• [Task item] Only lines containing "Always" belong in the answer, each copied from the entries below.

▬▬▬

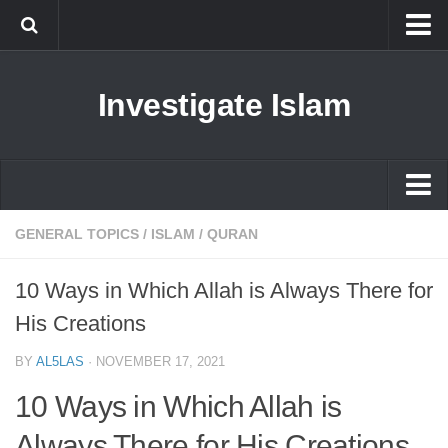
Islam
Investigate Islam
Prophet Muhammad
Islamophobia
New Muslim
Ethics in Islam
Islam
GENERAL TOPICS
/
ISLAM
/
QURAN
History of Islam
Prophet Muhammad
10 Ways in Which Allah is Always There for
human rights
Islamophobia
His Creations
Questions and Answers
New Muslim
BY
AL5LAS
·
NOVEMBER 17, 2021
Ethics in Islam
10 Ways in Which Allah is
History of Islam
Always There for His Creations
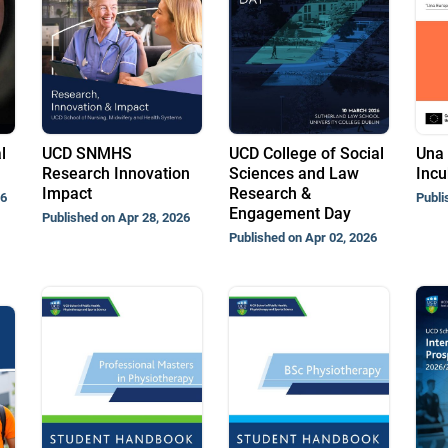
l
UCD SNMHS
UCD College of Social
Una 
Research Innovation
Sciences and Law
Incu
Impact
Research &
26
Publi
Engagement Day
Published on Apr 28, 2026
Published on Apr 02, 2026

▬▬▬

• [Reply to the exercise]
10 Ways in Which Allah is Always There for
Always There for His Creations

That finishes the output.